In
his new book, Zealot, Reza Aslan
claims that his unbiased, objective, historical scholarship proves that the
real Jesus was a violent revolutionary bent on retribution and holy war. This conclusion is exactly the opposite
of the results of the unbiased, objective, historical scholarship of someone
like J. D. Crossan, who says the real Jesus was a non-violent Cynic
philosopher.
It
all depends apparently on which unbiased, objective, historical assumptions and
method you choose to start with.
That governs which parts of the gospels you decide are “historical fact,”
and which you can discard as “later fictional additions.” If you start off your unbiased,
objective, historical research with the entirely subjective set of biases and
procedures demanded by historical science, then you will identify as “historical”
whatever those biases predetermine.
Aslan and Crossan have the same method; they just make different initial
decisions about the criteria for what is and isn’t “historical.” Hence, the results: one “true,
historical Jesus” looks like a vague flower-child, and another looks like a
Taliban fighter.
In
the end we get a product that claims to be “true,” “objective,” “unbiased,” and
“historical,” but which is really just what we end up with when we force a text
through that particular set of arbitrary filters. That’s all. We are
left not with the “true, historical Jesus,” but with Crossan’s Jesus, Aslan’s
Jesus, Meier’s Jesus, or any of the other attempts at this project, going back
to Strauss in the 19th century, or further back to Thomas
Jefferson. Jefferson famously took
a razor to the gospels and sliced out everything that did not seem reasonable to
him. And so it has been ever
since. Scholars use whatever
sophisticated methodology they choose in order to extract from the gospels the
Jesus they want, and leave the rest as the fictional additions of later
writers.
I
believe it was Robert Funk who said “beware of finding a Jesus congenial to
you,” and then spent the last part of his career finding, and publicizing, a
Jesus congenial to him.
My
hope is that Aslan’s book will open some eyes, especially among “progressives”
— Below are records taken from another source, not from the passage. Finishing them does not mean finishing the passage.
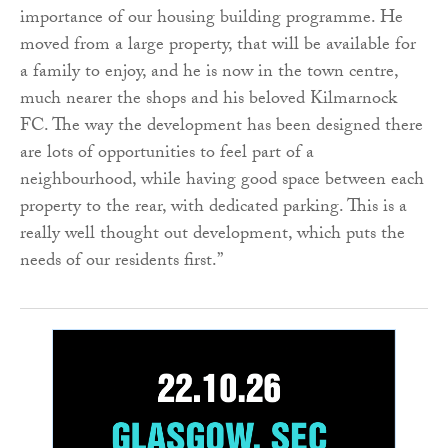
importance of our housing building programme. He
moved from a large property, that will be available for
a family to enjoy, and he is now in the town centre,
much nearer the shops and his beloved Kilmarnock
FC. The way the development has been designed there
are lots of opportunities to feel part of a
neighbourhood, while having good space between each
property to the rear, with dedicated parking. This is a
really well thought out development, which puts the
needs of our residents first.”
who are most prone to be tempted by such shiny objects. There is no “objectivity” in this work;
everyone approaches it with a bias expressed in their methodology. More importantly we need to lose the
hypothesis that the “Jesus of history” and the “Christ of faith” are two
different figures who can be cut apart and examined separately. The New Testament only gives us Jesus
Christ. Everything in the New
Testament is presented through the powerful lens of the resurrection. There is and can be no reliable
methodology which can be applied to extract the “historical Jesus” from this
unified, though multifaceted, portrayal.
To attempt it results only in a body which has been severed into two
incomplete and dead pieces.
The
Quests for the Historical Jesus were Modernist projects based on Modernist
values and assumptions. These are
not only the faith in objectivity and the identification of the historical with
the true, two things we now know are wrong. But at least as important is it rooted in the veneration of
the expert, the “scholar”, the (almost exclusively) white male scientist who is
above all and the measure of all.
It should not surprise us then that the Jesuses these people dream up
bear a marked resemblance to their creators’ fantasies about themselves. Every new Jesus tells us more about the
desires and fears of the scholars involved, than about Jesus.
As
James Cone points out in his new book, The
Cross and the Lynching Tree, if you want to know the real Jesus find him
among his poor, courageous, and victimized followers,
not among the safe and the privileged, the tenured and the published.